Let c=0.36704, I'll prove the linear recursion only for this c value. Maybe
you could generalize this.

We'll use [just to simplify the calc]:
T1: for even n: a(n)=3*a(n-1)-a(n-2)
T2: for odd n:  a(n)=4*a(n-1)-a(n-2)
It's a very easy proof with induction.

Furthermore: let R=sqrt(5+2*sqrt(6)) then for n>=6 it holds:
for even n: 0.30618*R^n<a(n)<0.30619*R^n
for odd n:  0.35355*R^n<a(n)<0.35356*R^n
What could be provable "easily" if you solve the linear recursion [notice
that R and -R is also a root of the characteristic polynomial].
WolframAlpha or other programs are easily giving the coefficients needed
for this proof.

We claim that for each n we can see in the generations the following
subsequence from the head:
a(1),a(2),a(3),...,a(n),x

where x=a(n)-a(n-1) and after 2 or 3 steps [that depends on the parity of
n] we will insert a(n+1) after a(n), and immediately leaving y=a(n+1)-a(n)
after a(n+1) in the sequence.

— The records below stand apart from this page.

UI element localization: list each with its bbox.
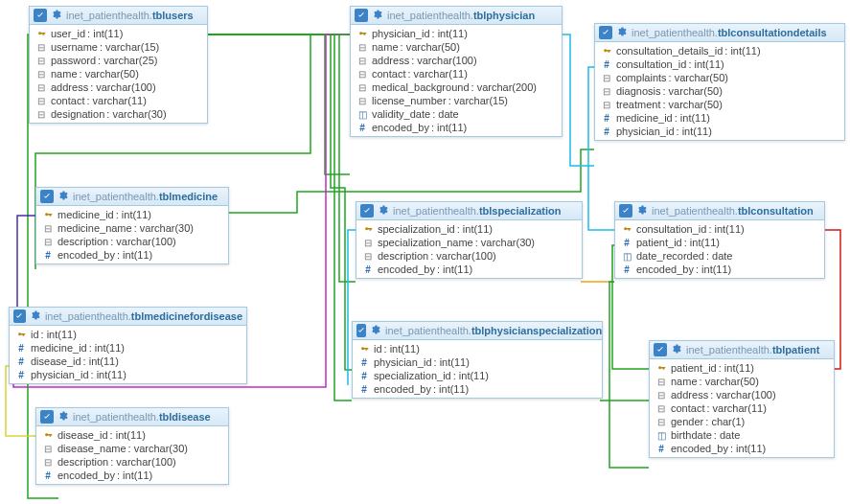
table-header[interactable]: inet_patienthealth.tblusers — [30, 7, 207, 25]
gear-icon[interactable] — [57, 410, 73, 424]
table-tblconsultationdetails[interactable]: inet_patienthealth.tblconsultationdetail… — [594, 23, 845, 141]
table-tblspecialization[interactable]: inet_patienthealth.tblspecializationspec… — [356, 201, 583, 279]
column-row[interactable]: ◫date_recorded : date — [615, 249, 824, 263]
gear-icon[interactable] — [377, 204, 393, 218]
column-row[interactable]: ⊟treatment : varchar(50) — [595, 98, 844, 111]
column-row[interactable]: specialization_id : int(11) — [356, 222, 582, 236]
column-row[interactable]: ⊟contact : varchar(11) — [30, 94, 207, 107]
column-row[interactable]: physician_id : int(11) — [351, 27, 562, 40]
table-header[interactable]: inet_patienthealth.tblphysicianspecializ… — [353, 322, 602, 340]
column-row[interactable]: ⊟diagnosis : varchar(50) — [595, 84, 844, 98]
column-name: address — [372, 55, 409, 66]
column-row[interactable]: #encoded_by : int(11) — [351, 121, 562, 134]
index-icon: # — [601, 59, 612, 70]
column-row[interactable]: #medicine_id : int(11) — [595, 111, 844, 125]
table-tblphysician[interactable]: inet_patienthealth.tblphysicianphysician… — [350, 6, 563, 137]
column-row[interactable]: disease_id : int(11) — [36, 428, 228, 442]
table-header[interactable]: inet_patienthealth.tblpatient — [650, 341, 834, 359]
table-header[interactable]: inet_patienthealth.tblphysician — [351, 7, 562, 25]
column-row[interactable]: ⊟specialization_name : varchar(30) — [356, 236, 582, 249]
table-tblpatient[interactable]: inet_patienthealth.tblpatientpatient_id … — [649, 340, 835, 458]
column-row[interactable]: #consultation_id : int(11) — [595, 57, 844, 71]
column-row[interactable]: #physician_id : int(11) — [353, 355, 602, 369]
column-row[interactable]: #patient_id : int(11) — [615, 236, 824, 249]
primary-key-icon — [362, 225, 374, 234]
column-row[interactable]: #physician_id : int(11) — [595, 125, 844, 138]
gear-icon[interactable] — [57, 190, 73, 203]
column-row[interactable]: ⊟description : varchar(100) — [356, 249, 582, 263]
column-row[interactable]: ⊟name : varchar(50) — [30, 67, 207, 80]
table-header[interactable]: inet_patienthealth.tblconsultation — [615, 202, 824, 220]
table-tblconsultation[interactable]: inet_patienthealth.tblconsultationconsul… — [614, 201, 825, 279]
table-tblmedicinefordisease[interactable]: inet_patienthealth.tblmedicinefordisease… — [9, 307, 247, 384]
column-name: consultation_id — [636, 223, 706, 235]
column-row[interactable]: ◫birthdate : date — [650, 428, 834, 442]
column-row[interactable]: consultation_id : int(11) — [615, 222, 824, 236]
gear-icon[interactable] — [50, 9, 66, 22]
column-row[interactable]: patient_id : int(11) — [650, 361, 834, 375]
column-row[interactable]: ⊟description : varchar(100) — [36, 235, 228, 248]
column-name: encoded_by — [671, 443, 728, 454]
table-tblusers[interactable]: inet_patienthealth.tblusersuser_id : int… — [29, 6, 208, 124]
column-row[interactable]: #encoded_by : int(11) — [353, 382, 602, 396]
column-row[interactable]: #encoded_by : int(11) — [356, 263, 582, 276]
column-name: medical_background — [372, 81, 470, 93]
gear-icon[interactable] — [29, 309, 45, 323]
column-row[interactable]: ⊟username : varchar(15) — [30, 40, 207, 54]
column-row[interactable]: id : int(11) — [353, 342, 602, 355]
column-row[interactable]: ⊟contact : varchar(11) — [650, 401, 834, 415]
text-icon: ⊟ — [601, 100, 612, 110]
column-row[interactable]: ⊟disease_name : varchar(30) — [36, 442, 228, 455]
table-tblmedicine[interactable]: inet_patienthealth.tblmedicinemedicine_i… — [35, 187, 229, 264]
column-row[interactable]: consultation_details_id : int(11) — [595, 44, 844, 57]
table-header[interactable]: inet_patienthealth.tblconsultationdetail… — [595, 24, 844, 42]
text-icon: ⊟ — [356, 69, 368, 80]
column-row[interactable]: ⊟address : varchar(100) — [650, 388, 834, 401]
column-name: contact — [372, 68, 405, 80]
column-row[interactable]: ⊟medical_background : varchar(200) — [351, 80, 562, 94]
table-check-icon — [355, 9, 368, 22]
column-row[interactable]: ⊟password : varchar(25) — [30, 54, 207, 67]
column-row[interactable]: ⊟license_number : varchar(15) — [351, 94, 562, 107]
column-row[interactable]: ⊟name : varchar(50) — [351, 40, 562, 54]
table-header[interactable]: inet_patienthealth.tblmedicinefordisease — [10, 308, 246, 326]
column-row[interactable]: ⊟name : varchar(50) — [650, 375, 834, 388]
column-row[interactable]: #encoded_by : int(11) — [36, 469, 228, 482]
column-row[interactable]: ⊟contact : varchar(11) — [351, 67, 562, 80]
table-header[interactable]: inet_patienthealth.tblspecialization — [356, 202, 582, 220]
column-row[interactable]: #encoded_by : int(11) — [36, 248, 228, 262]
column-row[interactable]: user_id : int(11) — [30, 27, 207, 40]
column-row[interactable]: #disease_id : int(11) — [10, 355, 246, 368]
gear-icon[interactable] — [371, 9, 387, 22]
column-row[interactable]: ⊟gender : char(1) — [650, 415, 834, 428]
column-row[interactable]: ⊟medicine_name : varchar(30) — [36, 221, 228, 235]
table-name: tblphysician — [473, 10, 535, 21]
gear-icon[interactable] — [635, 204, 652, 218]
column-row[interactable]: #specialization_id : int(11) — [353, 369, 602, 382]
column-row[interactable]: ⊟complaints : varchar(50) — [595, 71, 844, 84]
column-row[interactable]: #medicine_id : int(11) — [10, 341, 246, 355]
column-row[interactable]: #encoded_by : int(11) — [650, 442, 834, 455]
schema-name: inet_patienthealth. — [393, 205, 479, 217]
gear-icon[interactable] — [670, 343, 686, 356]
column-name: username — [51, 41, 98, 53]
table-header[interactable]: inet_patienthealth.tbldisease — [36, 408, 228, 426]
column-row[interactable]: #encoded_by : int(11) — [615, 263, 824, 276]
column-row[interactable]: #physician_id : int(11) — [10, 368, 246, 381]
column-row[interactable]: ⊟address : varchar(100) — [30, 80, 207, 94]
column-row[interactable]: ⊟address : varchar(100) — [351, 54, 562, 67]
table-tblphysicianspecialization[interactable]: inet_patienthealth.tblphysicianspecializ… — [352, 321, 603, 399]
column-row[interactable]: ⊟designation : varchar(30) — [30, 107, 207, 121]
gear-icon[interactable] — [369, 324, 385, 337]
column-row[interactable]: id : int(11) — [10, 328, 246, 341]
column-row[interactable]: medicine_id : int(11) — [36, 208, 228, 221]
column-row[interactable]: ⊟description : varchar(100) — [36, 455, 228, 469]
index-icon: # — [15, 356, 27, 367]
column-type: : varchar(100) — [411, 55, 476, 66]
column-type: : int(11) — [688, 58, 724, 70]
gear-icon[interactable] — [615, 26, 632, 39]
text-icon: ⊟ — [601, 86, 612, 97]
table-tbldisease[interactable]: inet_patienthealth.tbldiseasedisease_id … — [35, 407, 229, 485]
column-row[interactable]: ◫validity_date : date — [351, 107, 562, 121]
table-header[interactable]: inet_patienthealth.tblmedicine — [36, 188, 228, 206]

So with induction the convergence of the
sequence will be a(1),a(2),a(3),...,a(n),a(n+1),...

When we insert something between a(n) and x one after another insert
p*a(n)+x for p=1,2,3,..

What is the maximal p value for that we can still insert (p+1)*a(n)+x ?

we can insert only if c*(p*a(n)+x)<=a(n)
so we can still insert (p+1)*a(n)+x iff p<=(1-c*x/a(n))/c is true.

S1: for even n:
x=a(n)-a(n-1)
0.19380*R^n<0.30618*R^n-0.35356*R^(n-1)<x<0.30619*R^n-0.35355*R^(n-1)<0.19382*R^n

from this: 2.09147<(1-c*x/a(n))/c<2.09156

hence the maximal p value is 2, finally we insert
3*a(n)+x=3*a(n)+a(n)-a(n-1)=4*a(n)-a(n-1)=a(n+1)

Before that we inserted
y=2*a(n)+x=2*a(n)+a(n)-a(n-1)=3*a(n)-a(n-1)=a(n+1)-a(n)
so the induction step is good for even n!!!

S2: for odd n:
x=a(n)-a(n-1)
0.25623*R^n<0.35355*R^n-0.30619*R^(n-1)<x<0.35356*R^n-0.30618*R^(n-1)<0.25625*R^n

from this: 1.9997<(1-c*x/a(n))/c<1.9998

hence the maximal p value is 1, finally we insert
2*a(n)+x=2*a(n)+a(n)-a(n-1)=3*a(n)-a(n-1)=a(n+1)

Before that we inserted y=a(n)+x=a(n)+a(n)-a(n-1)=2*a(n)-a(n-1)=a(n+1)-a(n)

What we needed, the proof is complete.